Proactive Compliance—The Best New “Best Practice”

Today there are technology tools that support a more proactive approach to compliance—not simply offering proof to auditors that certain steps were taken, but also helping agents avoid non-compliant behavior.

For example, PCI-DSS regulations govern the ways in which data captured during credit card payment transactions must be stored and managed, including a requirement not to record sensitive data such as the Card Verification Code (CVC). When a contact center agent is processing a credit card payment, the tools prevent capture of sensitive data by using APIs or desktop-based triggers to pause call recording automatically while payment card details are being taken and processed.

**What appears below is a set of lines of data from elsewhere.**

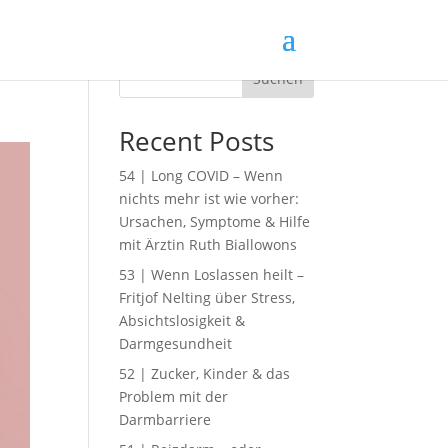
Suchen
Recent Posts
54 | Long COVID – Wenn
nichts mehr ist wie vorher:
Ursachen, Symptome & Hilfe
mit Ärztin Ruth Biallowons
53 | Wenn Loslassen heilt –
Fritjof Nelting über Stress,
Absichtslosigkeit &
Darmgesundheit
52 | Zucker, Kinder & das
Problem mit der
Darmbarriere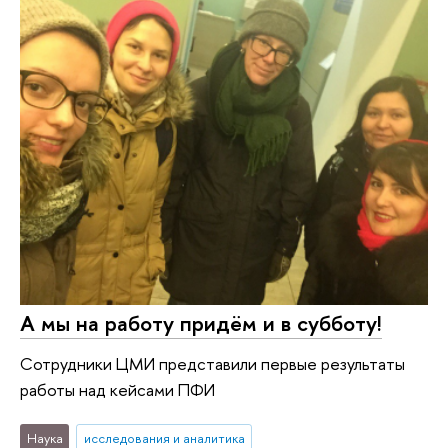
А мы на работу придём и в субботу!
Сотрудники ЦМИ представили первые результаты
работы над кейсами ПФИ
Наука
исследования и аналитика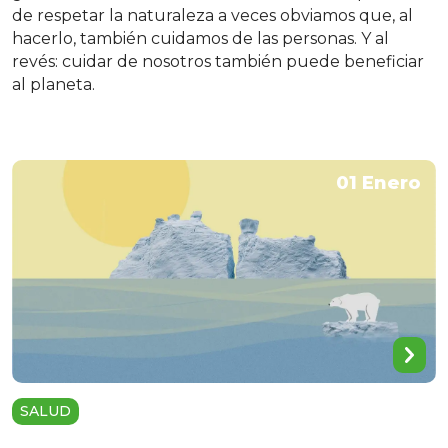
de respetar la naturaleza a veces obviamos que, al
hacerlo, también cuidamos de las personas. Y al
revés: cuidar de nosotros también puede beneficiar
al planeta.
01 Enero
SALUD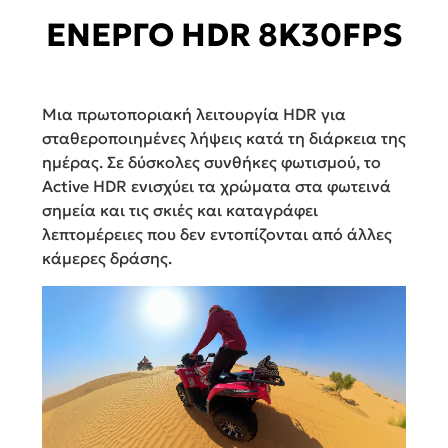
ΕΝΕΡΓΟ HDR 8K30FPS
Μια πρωτοποριακή λειτουργία HDR για
σταθεροποιημένες λήψεις κατά τη διάρκεια της
ημέρας. Σε δύσκολες συνθήκες φωτισμού, το
Active HDR ενισχύει τα χρώματα στα φωτεινά
σημεία και τις σκιές και καταγράφει
λεπτομέρειες που δεν εντοπίζονται από άλλες
κάμερες δράσης.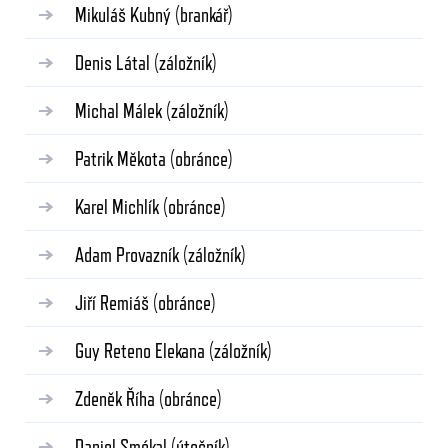
Mikuláš Kubný
(brankář)
Denis Látal
(záložník)
Michal Málek
(záložník)
Patrik Měkota
(obránce)
Karel Michlík
(obránce)
Adam Provazník
(záložník)
Jiří Remiáš
(obránce)
Guy Reteno Elekana
(záložník)
Zdeněk Říha
(obránce)
Daniel Smékal
(útočník)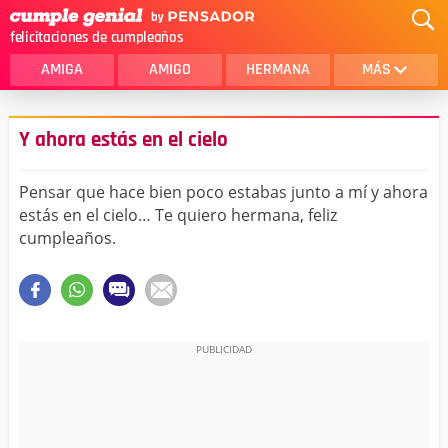
felicitaciones de cumpleaños
AMIGA
AMIGO
HERMANA
MÁS
MAMA
AMOR
Y ahora estás en el cielo
CRISTIANOS
PRIMA
Pensar que hace bien poco estabas junto a mí y ahora
SOBRINA
HIJA
estás en el cielo… Te quiero hermana, feliz
cumpleaños.
HERMANO
HIJO
NOVIA
ESPOSO
PAPA
HOMBRE
TIA
CUÑADA
ALGUIEN ESPECIAL
PRIMO
TODAS LAS CATEGORÍAS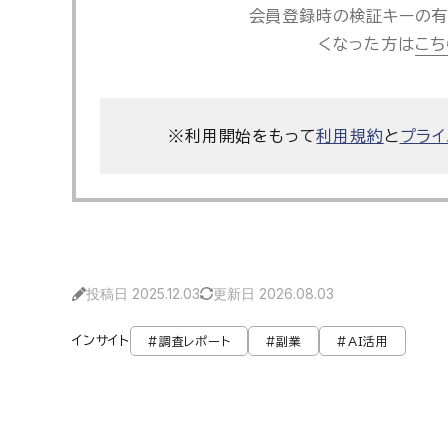
会員登録時の検証キーの有
くなった方は
こち
※利用開始をもって
利用規約
と
プライ
投稿日 2025.12.03
更新日 2026.08.03
インサイト
#調査レポート
#副業
#AI活用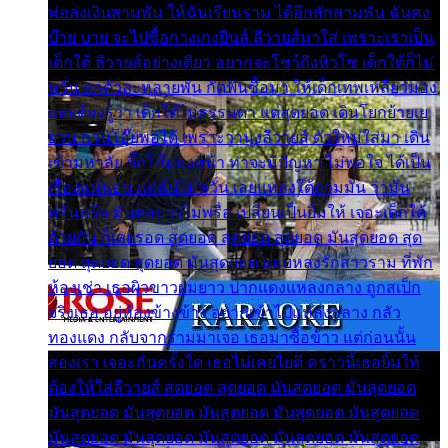
พ่อส่งเงินสามพัน ให้ฉันเรียนราม ได้อีกสักสามพัน ฉันคง
บ๊าย บาย จะไปซื้อกางเกงยีนส์ ลีวายส์มาใส่ เพราะเราเป็น
เด็กใต้ ลีวายส์อย่างเดียว อยากจะโชว์ถึงหิวโซ เด็กใต้ก็ไม่
หวั่น ตกตัวละหลายพัน กัดฟันซื้อมา ให้เด็กเทพเหลียวมอง
และต้องรู้ว่า เด็กใต้ไม่ธรรมดา แต่สุดยอด เดินโยกย้ายเย
ยวน กวนโอ๊ยพอได้ เพราะว่านุ่งลีวายส์ ตัวใหม่ใส่มา เดิน
เข้ามหาลัย จิ๊กโก๊มองหน้า ท่าจะมีปัญหา ไม่พอใจ ได้เป็น
เรื่องแน่นอน แต่ฉันไม่หวั่น เลยแหลงใต้ถามมัน ว่ามัน
พรั่นพรือ มันตอบว่าไม่พรื่อ เปลี่ยนเป็นยิ้มให้ เจอะเด็กใต้
ด้วยกัน ก็เลยรอด สุดยอด สุดยอด สุดยอด มันสุดยอด สุด
ยอด สุดยอด สุดยอด มันสุดยอด แอบหลงรักสาวราม ที่พัก
ห้องเช่า เธอผิวขาวผมยาว ปากแดงแหลงกลาง ถูกสเป็ก
จริงเธอ อยู่ห้องข้างข้าง อยากเข้าไปแหลงกลาง กลัว
ทองแดง กลับจากรามมาเจอ เธอมาซื้อข้าว แต่ก่อนนั้น
สองเรา เจอะกันครั้งใด เธอไม่เคยไยดี คราวนี้เธอยิ้มให้
ต้องให้ใส่ลีวายส์ สุดยอด สุดยอด มันสุดยอด มันสุดยอด
มันสุดยอด มันสุดยอด มันสุดยอด มันสุดยอด มันสุดยอด
มันสุดยอด มันสุดยอด มันสุดยอด มันสุดยอด มันสุดยอด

Knowledge management (KM) tools have always demonstrated their value to the contact center, helping agents find answers to customer questions and providing guidance during customer conversations. In today’s compliance environment, KM tools are delivering even greater benefits, helping ensure employees comply with internal processing standards and externally applied regulations. Scripting and dynamic prompts can keep them on track.

For example, when conducting a sales conversation governed by the TSR, real-time speech analytics and desktop processing tools can monitor and assess the content, direction and intent of the interaction—automatically feeding the agent with relevant advice and knowledge articles to help them bring the conversation to a successful conclusion.

Be Diligent

The positive outcomes of investing in compliance solutions are measured as much in terms of the costs and consequences that they help avoid, as they are for improving efficiency, increasing profitability or market share or attracting new business. Still, it’s good to keep in mind that there is no such thing as a solution that makes a company compliant with all the standards, regulations and laws that govern the way it protects customer privacy.

Compliance is as much about the attitude and diligence of the organization itself as it is about the solutions the organization employs. The contact centers I work with are successful because they accept this simple truth for what it is and view the solutions that help them remain compliant as a strategic investment and resource to be exploited to positive effect, rather than a cost they must reluctantly bear. With the right attitude and the right tools, it is possible for companies to meet the increasing pace and scope of compliance demands worldwide.

Iain Daws is the Director of Content Marketing at Verint, responsible for marketing Verint’s extensive portfolio of compliance solutions.